The conversation in my head scrolled like this:

"I feel like I've never run before. Now I know how it feels to 'take up' running. How easy I made it sound to people who were trying to start before. I'll have more emphathy next time."

"When people start running, they run-walk. You can run-walk, too. You're just starting."

"No you can't. You're an Ironman, for crying out loud! And this is not even mile two. Get some damned perspective. Suck it up."

"God this feels awful. Terrible. I want to make it stop. Walking makes it stop."

"No, keeping on makes it stop. If you keep going, every day, each day it will feel less awful. Plus, awful is how it felt at mile 21 of the Green Bay Marathon this year. Awful is how it felt when you tried to run through hip pain for most of the summer. Awful is how it felt at 8 p.m. on September 9th. This -- this is not awful. This is running."

And just then, "In a Big Country" came through my headphones.

So take that look out of here, it doesn't fit you /

Because it's happened doesn't mean you've been discarded.

Pull up your head off the floor, come up screaming /

Cry out for everything you ever might have wanted.

And I thought of the very last time I had listened to that song on a run. It was one of my last big weekday workouts before Ironman. I had already done an hour swim, and an hour bike, and I had a hour run on tap to complete the trifecta. It was hot. Humid, heavy air hot. And I was tired. End of Ironman training -- both for the day and the year -- tired. And either in my tiredness or Ironman-warped sense of what constituted a "short" versus "long" run, I decided against taking a water bottle.

And paid for it dearly. That run was miserable. Goose bumps formed on my arms -- my first surefire sign that I'm overheating. Water sounded better to me than any glass of wine, any cup of coffee, ever had before. But I had to keep going. Because Ironman was nearly upon me. And because if I couldn't pull off a measly five miles, how was I going to pull of 26.2 after swimming and biking all day?

Pull up your head off the floor, come up screaming...Cry out for everything you ever might have wanted.

Those words moved my legs. Conjured up an image of me, under lights, in the finish chute. Hearing Mike Riley tell me that I was an Ironman. Everything you ever might have wanted.

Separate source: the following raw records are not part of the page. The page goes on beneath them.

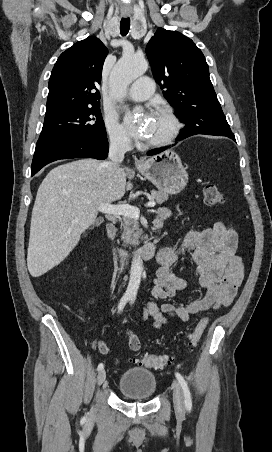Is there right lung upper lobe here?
I'll list each match as a JSON object with an SVG mask.
<instances>
[{
    "label": "right lung upper lobe",
    "instance_id": "cb5924a9",
    "mask_svg": "<svg viewBox=\"0 0 272 452\" xmlns=\"http://www.w3.org/2000/svg\"><path fill=\"white\" fill-rule=\"evenodd\" d=\"M104 44L94 36L75 43L58 58L49 79L46 114L100 104Z\"/></svg>",
    "mask_w": 272,
    "mask_h": 452
}]
</instances>
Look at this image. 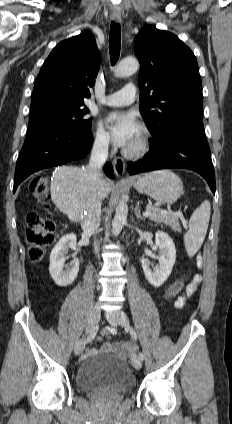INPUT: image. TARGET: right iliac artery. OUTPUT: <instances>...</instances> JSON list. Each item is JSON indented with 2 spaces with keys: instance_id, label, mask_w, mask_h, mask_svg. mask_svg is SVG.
Listing matches in <instances>:
<instances>
[{
  "instance_id": "1",
  "label": "right iliac artery",
  "mask_w": 232,
  "mask_h": 424,
  "mask_svg": "<svg viewBox=\"0 0 232 424\" xmlns=\"http://www.w3.org/2000/svg\"><path fill=\"white\" fill-rule=\"evenodd\" d=\"M97 331H98V327L96 326L93 329V331L90 333V335L88 336L87 340H85V344L88 343V342H90V341H92L95 338V336L97 334Z\"/></svg>"
}]
</instances>
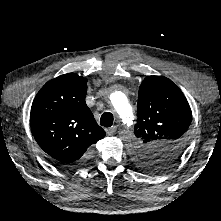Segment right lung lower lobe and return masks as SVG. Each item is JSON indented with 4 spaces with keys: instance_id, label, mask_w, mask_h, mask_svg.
<instances>
[{
    "instance_id": "98d812e1",
    "label": "right lung lower lobe",
    "mask_w": 221,
    "mask_h": 221,
    "mask_svg": "<svg viewBox=\"0 0 221 221\" xmlns=\"http://www.w3.org/2000/svg\"><path fill=\"white\" fill-rule=\"evenodd\" d=\"M56 164H58V165H61V166H63V167H72V166H75V165H77V164H79L80 162H78V163H76V164H71V165H65V164H60V163H57V162H55Z\"/></svg>"
}]
</instances>
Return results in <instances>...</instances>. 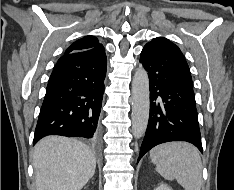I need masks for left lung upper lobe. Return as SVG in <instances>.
Instances as JSON below:
<instances>
[{"mask_svg": "<svg viewBox=\"0 0 234 190\" xmlns=\"http://www.w3.org/2000/svg\"><path fill=\"white\" fill-rule=\"evenodd\" d=\"M159 38H161V37L155 38L147 44H150ZM181 57H182V60L180 62L179 68H178L179 78H180L181 82L185 85V87L193 92V85H192V78H191L190 69H189V66H188L182 52H181Z\"/></svg>", "mask_w": 234, "mask_h": 190, "instance_id": "5c2ea615", "label": "left lung upper lobe"}]
</instances>
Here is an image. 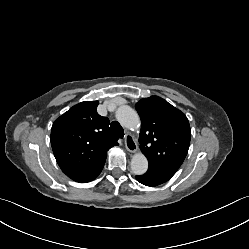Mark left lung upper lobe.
Returning <instances> with one entry per match:
<instances>
[{
  "label": "left lung upper lobe",
  "mask_w": 249,
  "mask_h": 249,
  "mask_svg": "<svg viewBox=\"0 0 249 249\" xmlns=\"http://www.w3.org/2000/svg\"><path fill=\"white\" fill-rule=\"evenodd\" d=\"M135 107L141 118L140 149L149 168L173 176L189 149L191 129L187 117L158 96L143 98Z\"/></svg>",
  "instance_id": "1"
}]
</instances>
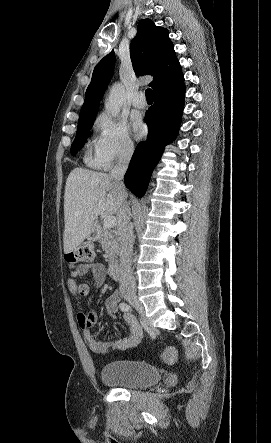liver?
<instances>
[{"instance_id":"6515ba94","label":"liver","mask_w":271,"mask_h":443,"mask_svg":"<svg viewBox=\"0 0 271 443\" xmlns=\"http://www.w3.org/2000/svg\"><path fill=\"white\" fill-rule=\"evenodd\" d=\"M122 194L109 174L75 168L64 194V253L76 249L91 233L100 214H115L121 220Z\"/></svg>"}]
</instances>
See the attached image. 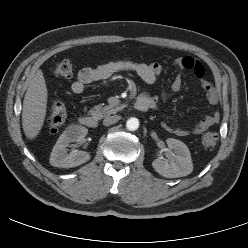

I finished that run. I finished the Ironman. But the making it easier? That's never finished, I found.

So today, I started, again. In earnest. Because I found that you can be an Ironman and a beginner all at once. Because I like the feeling that my lungs still burn and my legs still ache a bit, even as I type this hours later. And because it will, eventually, feel better.

Again.

Posted by Erin 12:32 PM

4 Comments:

  1. teekayes1 said...
    Well done and well said, back on the horse!
    Triteacher said...
    Oh, how well put. And inspiring. (Cuz my running HURTS now too.) Let's don't give up!
    xt4 said...
    Behold, the return of the Ironman.

    Game's not been the same without you. Welcome back.
    Steve Stenzel said...
    Nice job! And HAPPY THANKSGIVING!!